One in two Australians suffer from chronic disease, which is responsible for 83 per cent of all premature deaths in Australia, and accounts for 66 per cent of the burden of disease.
The report, Preventive health: How much does Australia spend and is it enough? was co-funded by the Heart Foundation, Kidney Australia, Alzheimer’s Australia, the Australia Health Promotion Association and the Foundation for Alcohol Research and Education.
La Trobe University’s, Department of Public Health report examines trends in preventive health spending, comparing Australia’s spending on preventive health, as well as the funding models used, against selected Organisation for Economic Co-operation and Development (OECD) countries.

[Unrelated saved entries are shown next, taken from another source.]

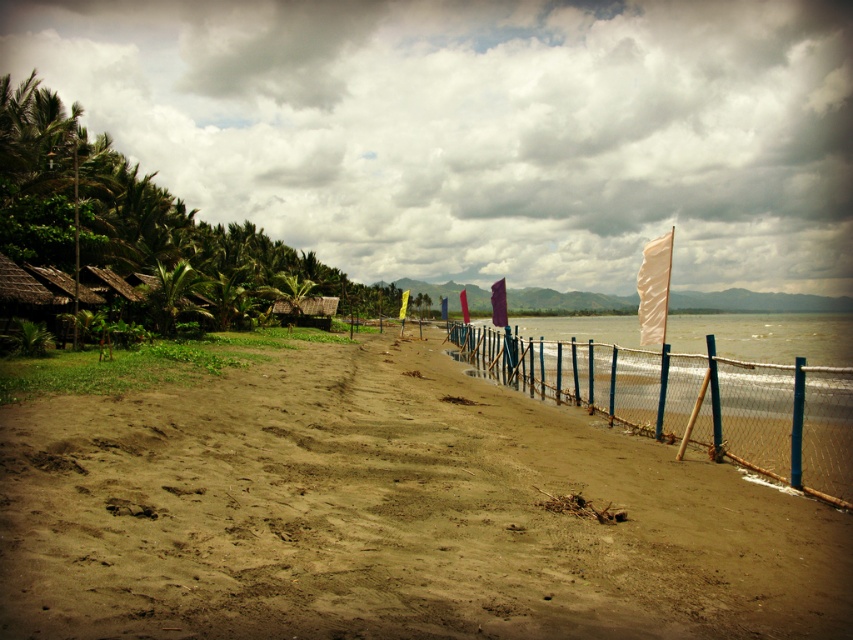 Based on the photo, you are standing on the beach and want to walk to the blue wire mesh fence at center. Which direction should you move relative to the brown sandy dirt field at center?

The blue wire mesh fence at center is above the brown sandy dirt field at center, so you should move upwards from the brown sandy dirt field at center to reach the blue wire mesh fence at center.

You are a photographer trying to capture the entire scene of the blue wire mesh fence at center and the translucent plastic water at center in one shot. Which object should you focus on first to ensure both are in frame without moving the camera?

You should focus on the translucent plastic water at center first because it occupies more space than the blue wire mesh fence at center, so centering it will help include both in the frame. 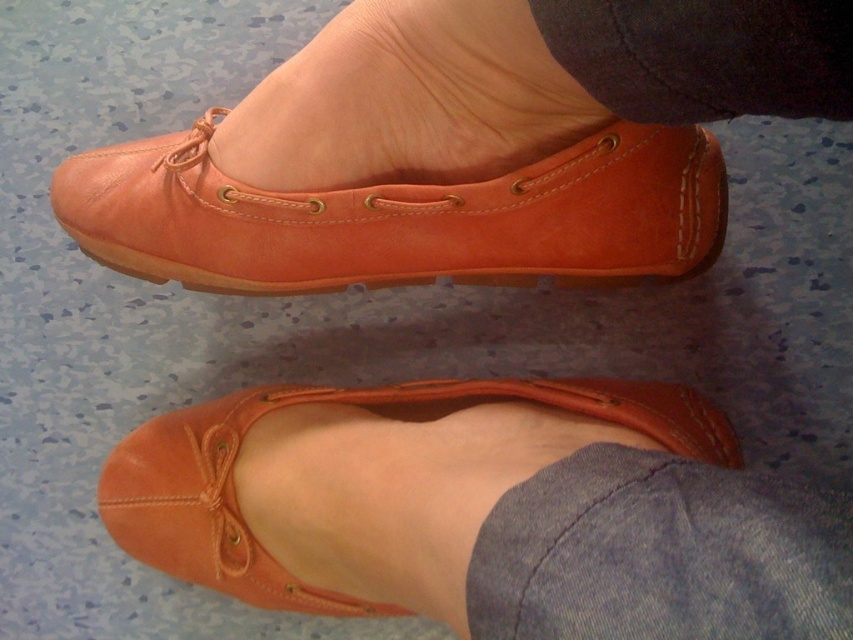 You are a photographer trying to capture the matte leather shoe at upper center and the matte leather shoe at center in a single shot. Which of the two shoes is closer to the camera?

The matte leather shoe at upper center is closer to the camera because it is positioned in front of the matte leather shoe at center.

You are a fashion designer observing the person wearing the matte leather shoe at upper center and the matte leather shoe at center. Which shoe is positioned higher relative to the other?

The matte leather shoe at upper center is positioned higher than the matte leather shoe at center.

You are a fashion designer analyzing the placement of elements in the image. The image contains a pair of orange ballet flats and a point marked at coordinates (399, 188). Which object corresponds to the coordinates provided?

The point at coordinates (399, 188) corresponds to the matte leather shoe at upper center. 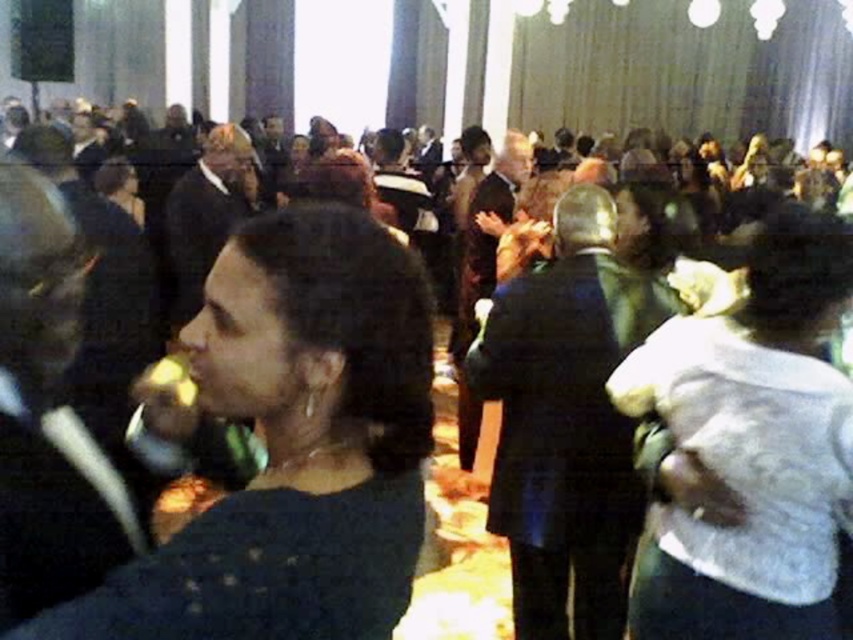 Question: Does dark blue sweater at center have a larger size compared to white fabric purse at center?

Choices:
 (A) no
 (B) yes

Answer: (A)

Question: Can you confirm if dark blue sweater at center is positioned below white fabric purse at center?

Choices:
 (A) no
 (B) yes

Answer: (A)

Question: Does dark blue sweater at center appear under white fabric purse at center?

Choices:
 (A) no
 (B) yes

Answer: (A) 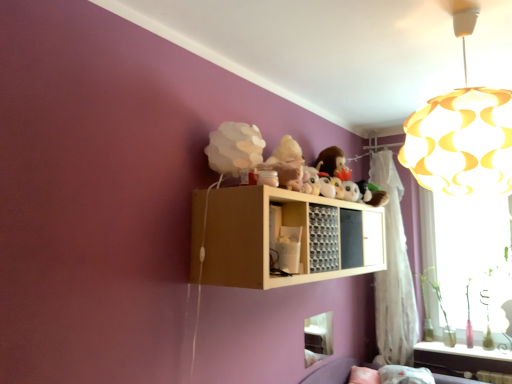 Where is `wooden grid at upper center`? wooden grid at upper center is located at coordinates (323, 238).

Describe the element at coordinates (234, 148) in the screenshot. I see `white matte cloud at upper center` at that location.

The image size is (512, 384). What do you see at coordinates (461, 351) in the screenshot?
I see `translucent glass bottles at lower right` at bounding box center [461, 351].

Measure the distance between point (496,232) and camera.

The depth of point (496,232) is 2.94 meters.

Find the location of a particular element. The width and height of the screenshot is (512, 384). wooden grid at upper center is located at coordinates (323, 238).

From a real-world perspective, is yellow paper lampshade at upper right positioned above or below translucent glass bottles at lower right?

yellow paper lampshade at upper right is above translucent glass bottles at lower right.

Does yellow paper lampshade at upper right have a greater width compared to translucent glass bottles at lower right?

Yes, yellow paper lampshade at upper right is wider than translucent glass bottles at lower right.

Who is more distant, yellow paper lampshade at upper right or translucent glass bottles at lower right?

Positioned behind is translucent glass bottles at lower right.

Is yellow paper lampshade at upper right not near translucent glass bottles at lower right?

yellow paper lampshade at upper right is positioned a significant distance from translucent glass bottles at lower right.

From the picture: Can white sheer curtain at right be found inside translucent glass bottles at lower right?

That's incorrect, white sheer curtain at right is not inside translucent glass bottles at lower right.

From the picture: From a real-world perspective, is translucent glass bottles at lower right positioned over white sheer curtain at right based on gravity?

Incorrect, from a real-world perspective, translucent glass bottles at lower right is lower than white sheer curtain at right.

Considering the sizes of objects translucent glass bottles at lower right and white sheer curtain at right in the image provided, who is taller, translucent glass bottles at lower right or white sheer curtain at right?

white sheer curtain at right.

Which is more to the right, translucent glass bottles at lower right or white sheer curtain at right?

translucent glass bottles at lower right.

Which object is positioned more to the right, transparent glass window at right, placed as the second window screen when sorted from left to right, or fuzzy fabric plush at upper center?

From the viewer's perspective, transparent glass window at right, placed as the second window screen when sorted from left to right, appears more on the right side.

What's the angular difference between transparent glass window at right, placed as the second window screen when sorted from left to right, and fuzzy fabric plush at upper center's facing directions?

The facing directions of transparent glass window at right, placed as the second window screen when sorted from left to right, and fuzzy fabric plush at upper center are 92.2 degrees apart.

From the picture: Is transparent glass window at right, the 1th window screen viewed from the back, oriented towards fuzzy fabric plush at upper center?

Yes, transparent glass window at right, the 1th window screen viewed from the back, faces towards fuzzy fabric plush at upper center.

From a real-world perspective, is transparent glass window at right, placed as the second window screen when sorted from left to right, under fuzzy fabric plush at upper center?

Yes, from a real-world perspective, transparent glass window at right, placed as the second window screen when sorted from left to right, is below fuzzy fabric plush at upper center.

In the scene shown: Between wooden grid at upper center and yellow paper lampshade at upper right, which one has less height?

wooden grid at upper center is shorter.

How many degrees apart are the facing directions of wooden grid at upper center and yellow paper lampshade at upper right?

There is a 89.4-degree angle between the facing directions of wooden grid at upper center and yellow paper lampshade at upper right.

From the image's perspective, relative to yellow paper lampshade at upper right, is wooden grid at upper center above or below?

wooden grid at upper center is situated lower than yellow paper lampshade at upper right in the image.

Considering the sizes of objects wooden grid at upper center and yellow paper lampshade at upper right in the image provided, who is smaller, wooden grid at upper center or yellow paper lampshade at upper right?

wooden grid at upper center is smaller.

Which of these two, white sheer curtain at right or fuzzy fabric plush at upper center, is wider?

fuzzy fabric plush at upper center is wider.

Can you tell me how much white sheer curtain at right and fuzzy fabric plush at upper center differ in facing direction?

They differ by 91.3 degrees in their facing directions.

From the image's perspective, does white sheer curtain at right appear lower than fuzzy fabric plush at upper center?

Yes, from the image's perspective, white sheer curtain at right is below fuzzy fabric plush at upper center.

From the image's perspective, is transparent glass window at right, which is counted as the 2th window screen, starting from the front, located above or below translucent glass bottles at lower right?

Based on their image positions, transparent glass window at right, which is counted as the 2th window screen, starting from the front, is located above translucent glass bottles at lower right.

From a real-world perspective, which object rests below the other?

translucent glass bottles at lower right.

Between transparent glass window at right, which is counted as the 2th window screen, starting from the front, and translucent glass bottles at lower right, which one has smaller width?

With smaller width is transparent glass window at right, which is counted as the 2th window screen, starting from the front.

Would you say transparent glass window at right, which is counted as the 2th window screen, starting from the front, is outside translucent glass bottles at lower right?

That's correct, transparent glass window at right, which is counted as the 2th window screen, starting from the front, is outside of translucent glass bottles at lower right.

Can we say fuzzy fabric plush at upper center lies outside white matte cloud at upper center?

That's correct, fuzzy fabric plush at upper center is outside of white matte cloud at upper center.

Which object is thinner, fuzzy fabric plush at upper center or white matte cloud at upper center?

fuzzy fabric plush at upper center.

Is fuzzy fabric plush at upper center positioned far away from white matte cloud at upper center?

No, fuzzy fabric plush at upper center is in close proximity to white matte cloud at upper center.

Is fuzzy fabric plush at upper center oriented away from white matte cloud at upper center?

No, fuzzy fabric plush at upper center's orientation is not away from white matte cloud at upper center.

Identify the location of lamp above the translucent glass bottles at lower right (from the image's perspective). (462, 131).

I want to click on window sill below the white sheer curtain at right (from the image's perspective), so click(461, 351).

When comparing their distances from transparent glass window at right, the 1th window screen viewed from the back, does transparent plastic window screen at lower center, which appears as the 2th window screen when viewed from the right, or fuzzy fabric plush at upper center seem further?

fuzzy fabric plush at upper center lies further to transparent glass window at right, the 1th window screen viewed from the back, than the other object.

Which object lies further to the anchor point white sheer curtain at right, fuzzy fabric plush at upper center or translucent glass bottles at lower right?

fuzzy fabric plush at upper center is positioned further to the anchor white sheer curtain at right.

Considering their positions, is white sheer curtain at right positioned further to white matte cloud at upper center than yellow paper lampshade at upper right?

Based on the image, white sheer curtain at right appears to be further to white matte cloud at upper center.

When comparing their distances from yellow paper lampshade at upper right, does transparent glass window at right, the 1th window screen viewed from the back, or fuzzy fabric plush at upper center seem closer?

fuzzy fabric plush at upper center is closer to yellow paper lampshade at upper right.

When comparing their distances from yellow paper lampshade at upper right, does transparent plastic window screen at lower center, positioned as the first window screen in front-to-back order, or wooden grid at upper center seem closer?

wooden grid at upper center lies closer to yellow paper lampshade at upper right than the other object.

Which object lies nearer to the anchor point light wood shelf at upper center, white sheer curtain at right or fuzzy fabric plush at upper center?

fuzzy fabric plush at upper center lies closer to light wood shelf at upper center than the other object.

When comparing their distances from transparent glass window at right, placed as the 1th window screen when sorted from right to left, does translucent glass bottles at lower right or white sheer curtain at right seem closer?

white sheer curtain at right lies closer to transparent glass window at right, placed as the 1th window screen when sorted from right to left, than the other object.

When comparing their distances from transparent glass window at right, placed as the 1th window screen when sorted from right to left, does transparent plastic window screen at lower center, positioned as the first window screen in front-to-back order, or light wood shelf at upper center seem closer?

The object closer to transparent glass window at right, placed as the 1th window screen when sorted from right to left, is transparent plastic window screen at lower center, positioned as the first window screen in front-to-back order.

Find the location of a particular element. The height and width of the screenshot is (384, 512). cabinet between white matte cloud at upper center and white sheer curtain at right in the front-back direction is located at coordinates (323, 238).

What are the coordinates of `cabinet located between yellow paper lampshade at upper right and fuzzy fabric plush at upper center in the depth direction` in the screenshot? It's located at (323, 238).

Where is `figurine situated between white matte cloud at upper center and translucent glass bottles at lower right from left to right`? The image size is (512, 384). figurine situated between white matte cloud at upper center and translucent glass bottles at lower right from left to right is located at coordinates (287, 164).

Find the location of a particular element. toy between yellow paper lampshade at upper right and transparent glass window at right, placed as the second window screen when sorted from left to right, from front to back is located at coordinates (234, 148). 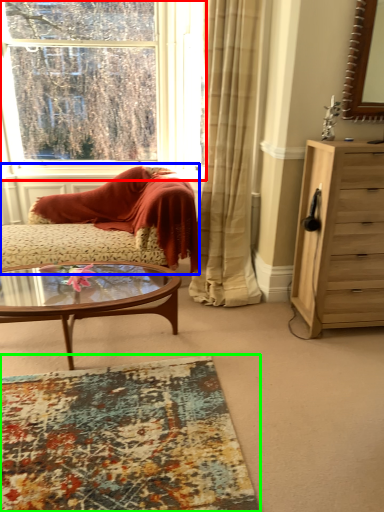 Question: Considering the real-world distances, which object is farthest from window (highlighted by a red box)? studio couch (highlighted by a blue box) or plain (highlighted by a green box)?

Choices:
 (A) studio couch
 (B) plain

Answer: (B) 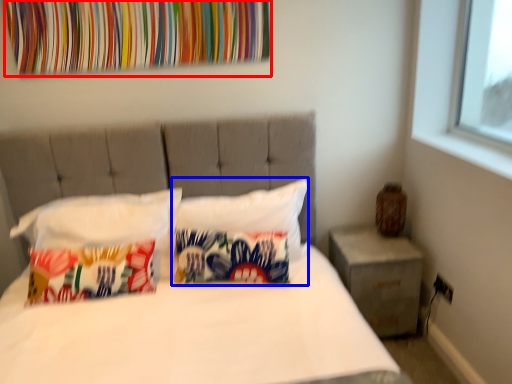 Question: Which of the following is the closest to the observer, tapestry (highlighted by a red box) or pillow (highlighted by a blue box)?

Choices:
 (A) tapestry
 (B) pillow

Answer: (A) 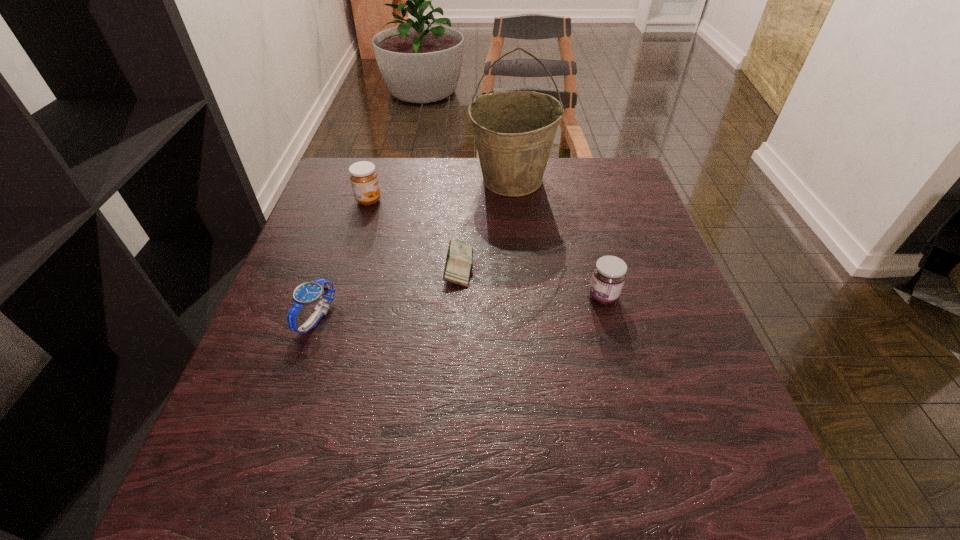 Locate an element on the screen. This screenshot has width=960, height=540. vacant point located between the farther jam and the rightmost object is located at coordinates (486, 248).

Find the location of a particular element. The image size is (960, 540). free space between the rightmost object and the fourth tallest object is located at coordinates pos(460,307).

The height and width of the screenshot is (540, 960). Identify the location of vacant space that's between the farther jam and the nearer jam. 486,248.

I want to click on free space between the watch and the right jam, so click(460, 307).

Find the location of `object that is the closest to the watch`. object that is the closest to the watch is located at coordinates (458, 263).

Select which object is the third closest to the farther jam. Please provide its 2D coordinates. Your answer should be formatted as a tuple, i.e. [(x, y)], where the tuple contains the x and y coordinates of a point satisfying the conditions above.

[(308, 293)]

Find the location of a particular element. blank space that satisfies the following two spatial constraints: 1. on the front label of the farther jam; 2. on the front side of the fourth tallest object is located at coordinates (333, 318). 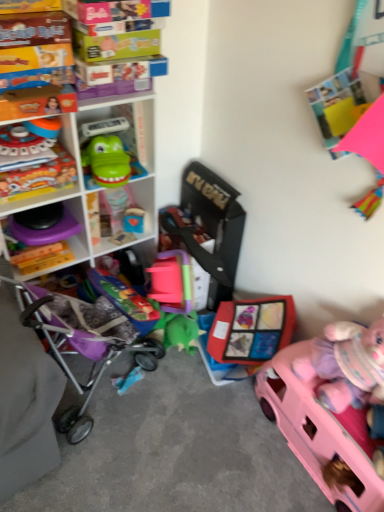 Where is `vacant region to the right of purple fabric baby carriage at lower left`? The image size is (384, 512). vacant region to the right of purple fabric baby carriage at lower left is located at coordinates (184, 421). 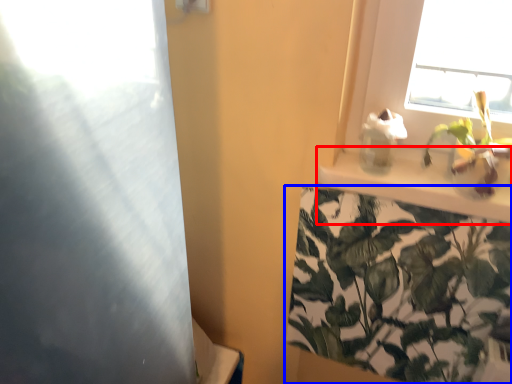 Question: Which point is further to the camera, window sill (highlighted by a red box) or houseplant (highlighted by a blue box)?

Choices:
 (A) window sill
 (B) houseplant

Answer: (B) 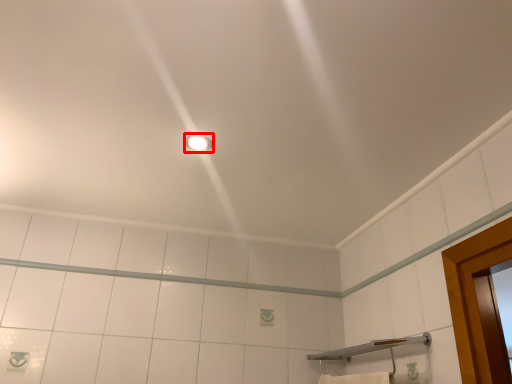 Question: From the image's perspective, what is the correct spatial relationship of light fixture (annotated by the red box) in relation to shower?

Choices:
 (A) below
 (B) above

Answer: (B) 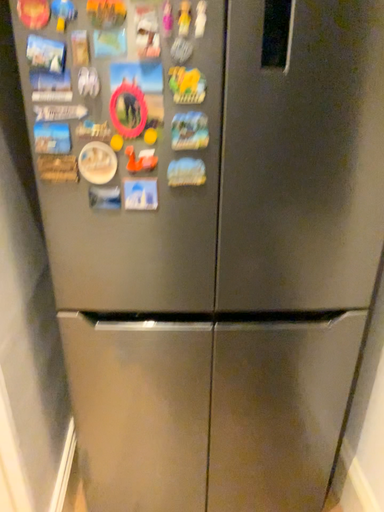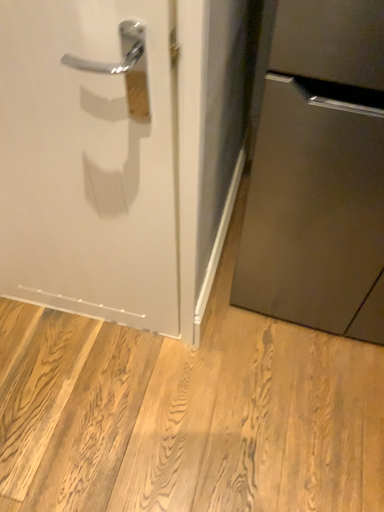 Question: How did the camera likely rotate when shooting the video?

Choices:
 (A) rotated left
 (B) rotated right

Answer: (A) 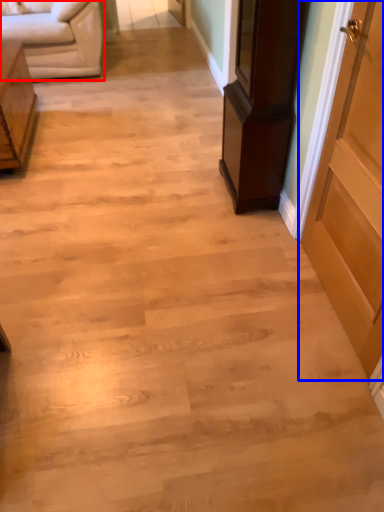 Question: Which point is closer to the camera, studio couch (highlighted by a red box) or door (highlighted by a blue box)?

Choices:
 (A) studio couch
 (B) door

Answer: (B) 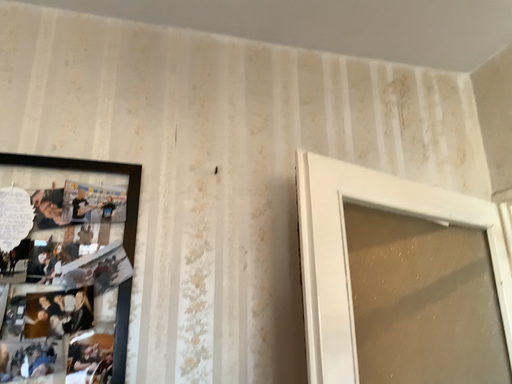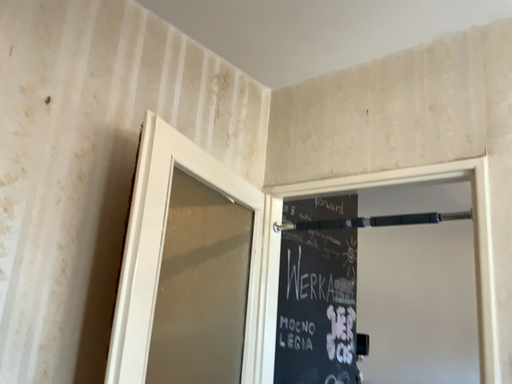 Question: How did the camera likely rotate when shooting the video?

Choices:
 (A) rotated right
 (B) rotated left

Answer: (A) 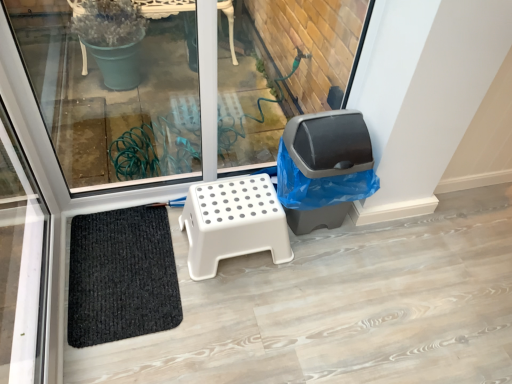 The height and width of the screenshot is (384, 512). Identify the location of free space above white plastic stool at center (from a real-world perspective). (230, 196). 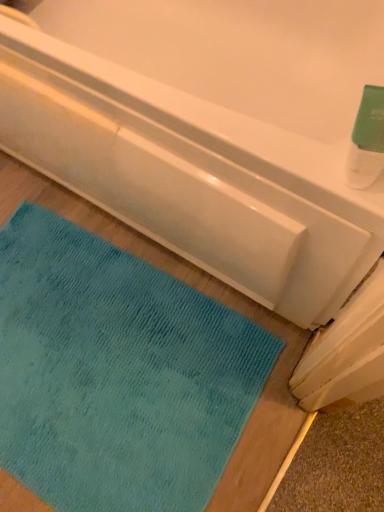 This screenshot has height=512, width=384. What do you see at coordinates (367, 140) in the screenshot?
I see `green matte bottle at upper right` at bounding box center [367, 140].

The height and width of the screenshot is (512, 384). What do you see at coordinates (116, 374) in the screenshot? I see `teal plush mat at lower left` at bounding box center [116, 374].

Identify the location of matte white bathtub at upper center. (209, 132).

Looking at the image, does green matte bottle at upper right seem bigger or smaller compared to matte white bathtub at upper center?

In the image, green matte bottle at upper right appears to be smaller than matte white bathtub at upper center.

Looking at this image, is green matte bottle at upper right facing away from matte white bathtub at upper center?

No, green matte bottle at upper right's orientation is not away from matte white bathtub at upper center.

Considering the sizes of objects green matte bottle at upper right and matte white bathtub at upper center in the image provided, who is taller, green matte bottle at upper right or matte white bathtub at upper center?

The report was launched at a forum at Parliament House in Canberra on Wednesday 14 June, featuring a presentation from co-author Professor Alan Shiell, and leading health experts Dr Alessandro Demaio (WHO), Rohan Greenland (Heart Foundation), Professor Rosemary Calder, (Australian Health Policy Collaboration), and the ACT Government’s Health Minister Megaan Fitzharris.
The event also saw addresses from the Hon Catherine King MP, Shadow Minister for Health and Medicare, and Senator Richard Di Natale, Leader of the Australian Greens.